Additionally, you run the social voting platform for WordPress called www.wpvote.com. Why are you so enthused about WordPress? What first attracted you to it?
I selected WordPress because of how user-friendly it is when I first started using it. I tried to install the most well-liked blog software at the time after installing a local copy web server. I tried out a few other platforms, including WordPress, Movable Type, b2, and Textpattern. I stuck with WordPress because it was the only one that could be installed without requiring any unusual setup.
What I like most about WordPress is how adaptable it is. I think you can do almost anything using the extensions and themes systems together.
What core WordPress plugins would you suggest for a fresh installation?
I only really use a few modules. I always install After the Deadline, which checks your grammar and gives you writing tips, and Akismet, which prevents spam.
I have created my own WordPress theme framework called Elemental and have integrated whatever unique functionality I need within the theme, so I don’t need anything else. Because I can work on the theme and then improve all of my websites at once, this considerably streamlines updates. Even though Elemental is one of my Pro Theme Design premium themes, I would still use it even if I didn’t charge for it.
You’ve indicated that you want to concentrate more on growing and expanding social media in 2011. What methods have you come up with so far to achieve this?
I think Facebook and Twitter are the two sites that matter right now for social media marketing. Though they are now the best, this may change in the future.

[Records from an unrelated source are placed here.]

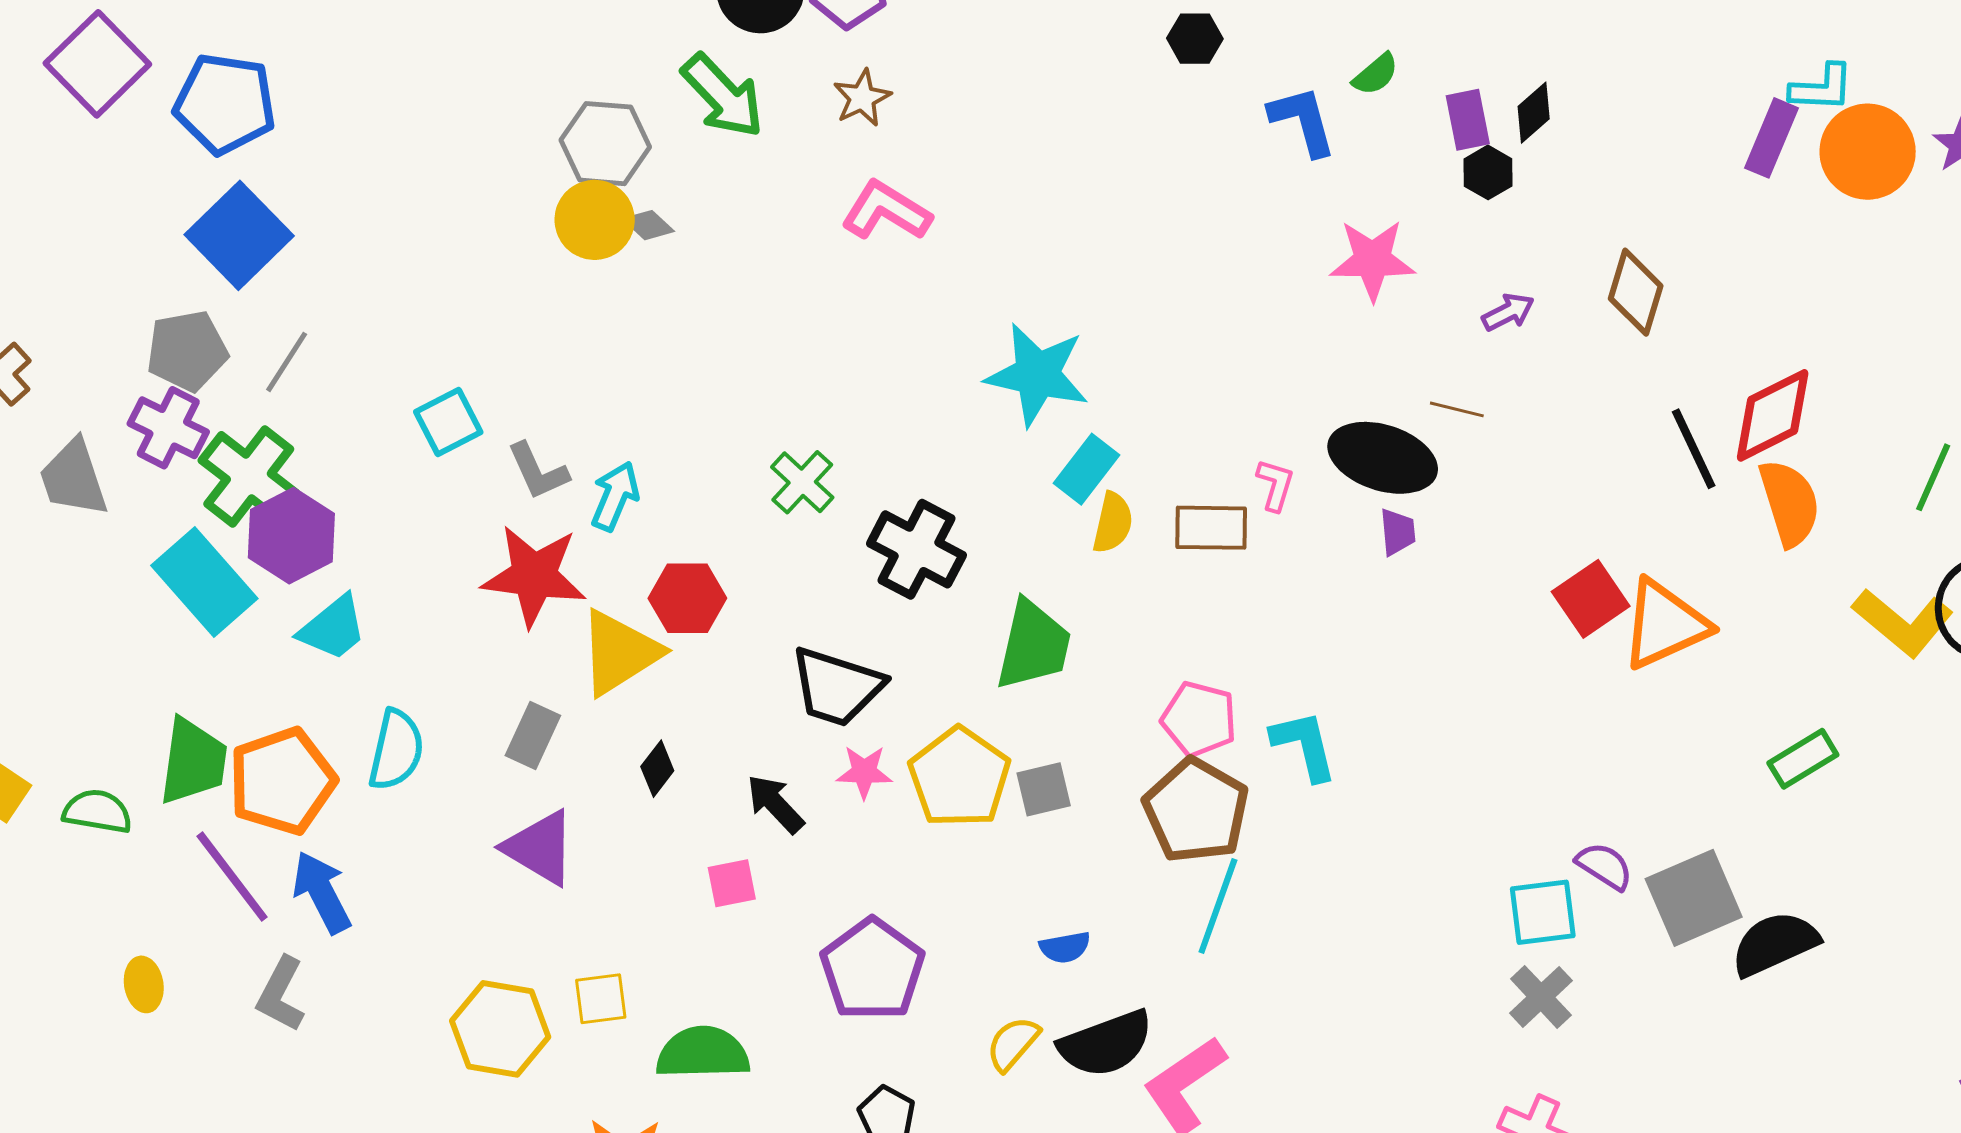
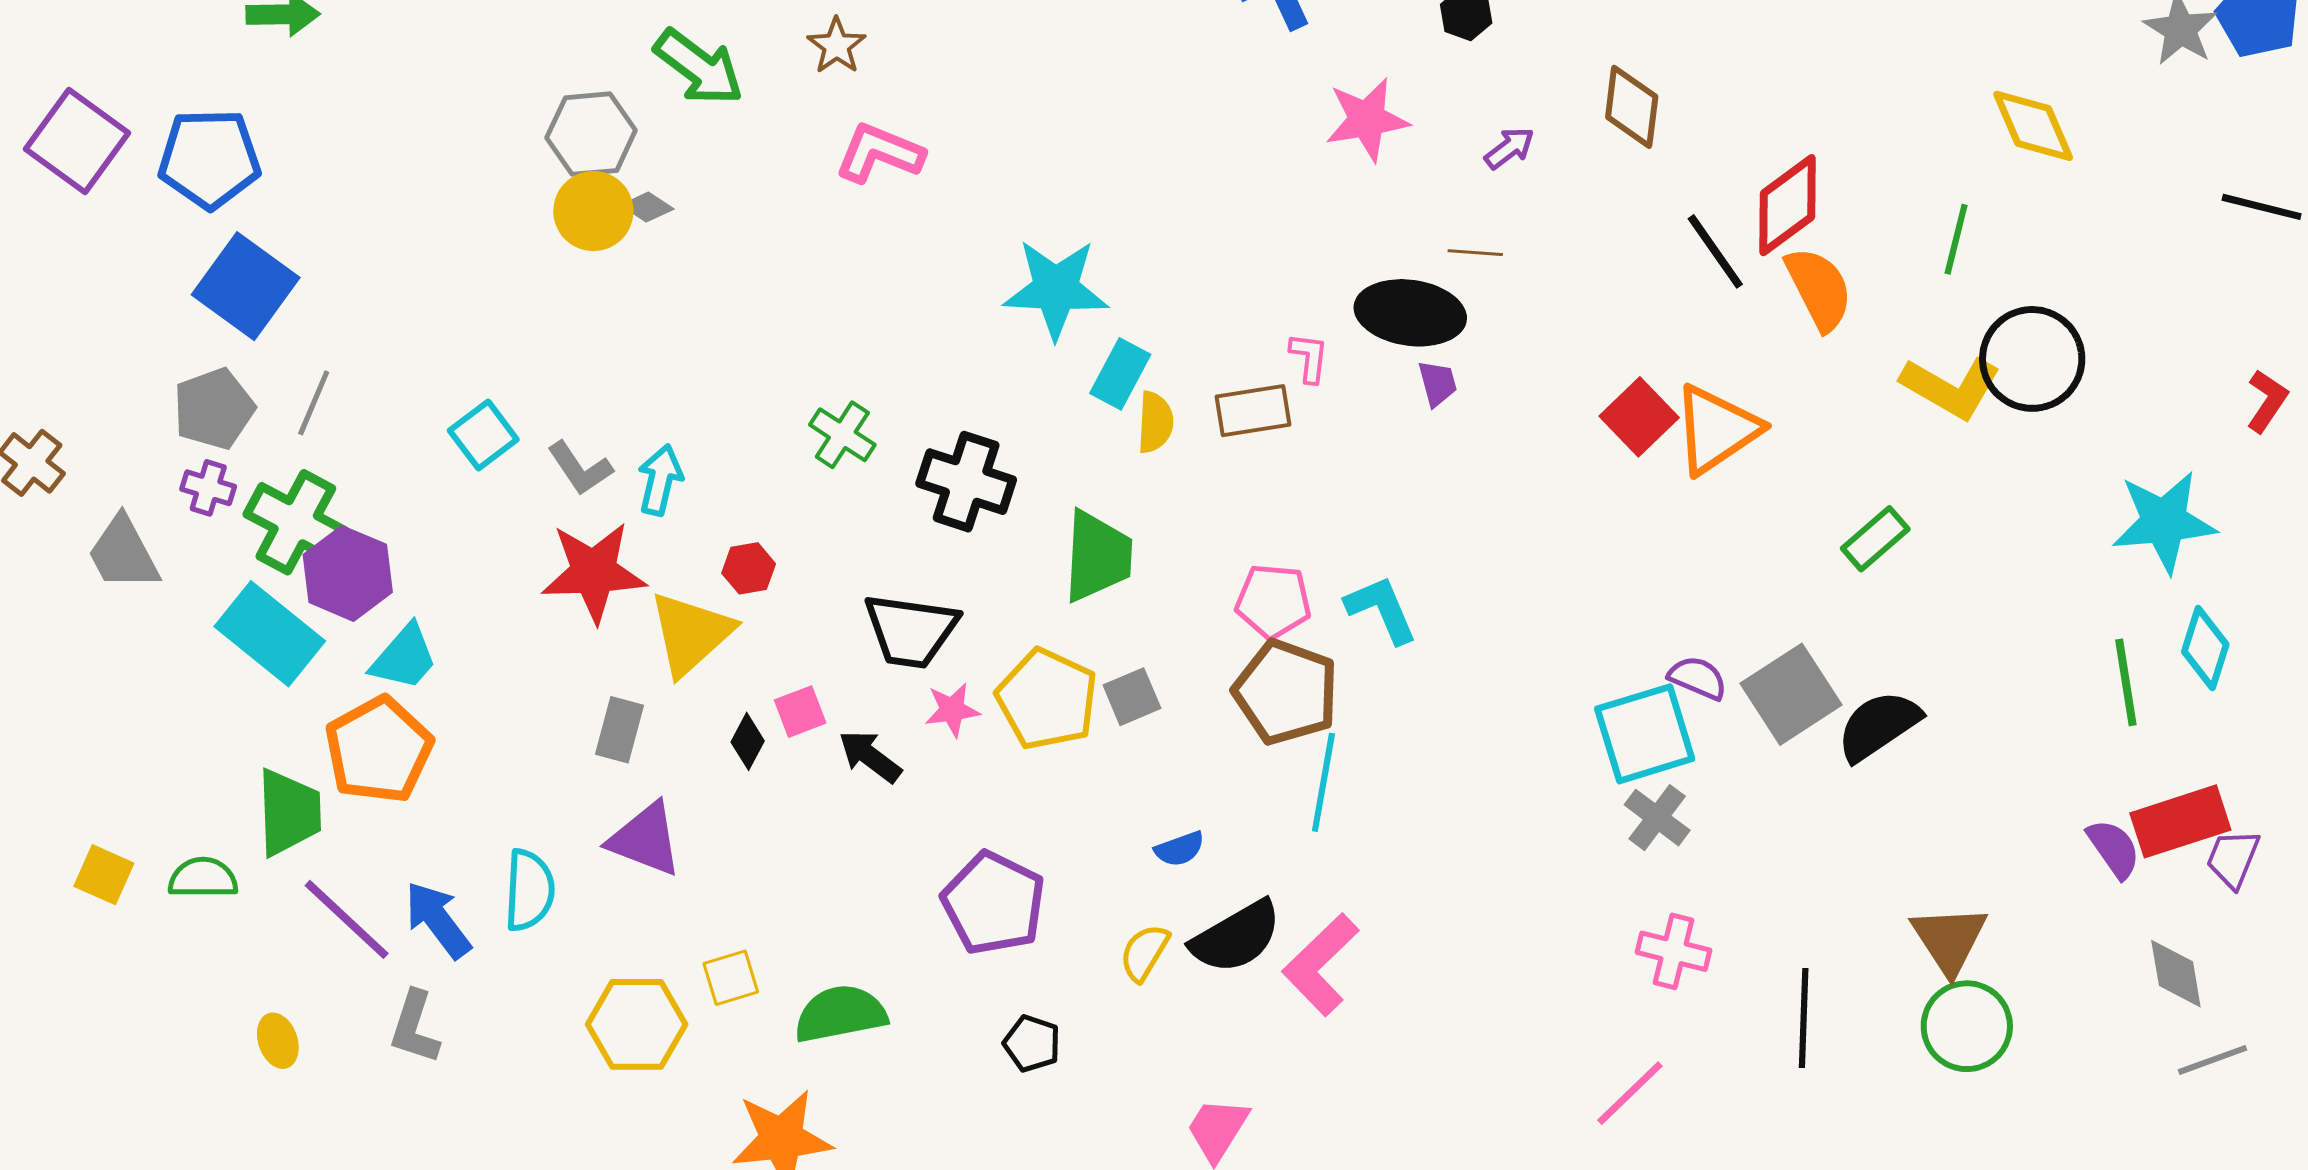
purple cross: (168, 428) -> (208, 488), size x0.7
red hexagon: (687, 598) -> (749, 568), size x0.7
cyan semicircle: (396, 750) -> (529, 890), moved
orange pentagon: (282, 781) -> (379, 750), moved
pink square: (732, 883) -> (800, 712), moved
cyan square: (1543, 912) -> (1645, 734), size x1.4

Although I’ve been active on Twitter for a while, I’ve only started participating on Facebook. The Facebook community is growing quickly, despite the fact that I’m still getting used to it. Facebook integration has taken up the majority of the effort on the Pro Theme Design website. On my own website, Binary Moon, I’m going to soon include a function like that.
Do you have any online resources that you would suggest to designers of all expertise levels?
There has already been mention of the one item of advise I would give. Learning how to learn is important. When I was young, the principal of my school would frequently remind us that the mind is like a muscle. It won’t continue to work properly if you don’t utilize it. Therefore, keep developing, practicing, and exercising design. You’ll get better the more you practice.
In terms of tools, I’ve spent the last several years creating a scrapbook of screenshots from websites that inspire me, which I like to go over whenever I get stuck on a project.
Studying design philosophy is something else I would advise. Despite the fact that many individuals are skilled in Photoshop design and that there are many tutorials on the subject, I think that many of the foundations have been lost. The how is now more important than the why. To guarantee that they are acting appropriately and not just because they are employing the newest Photoshop trick to become viral on the Internet, people should spend more time studying about usability and user experience.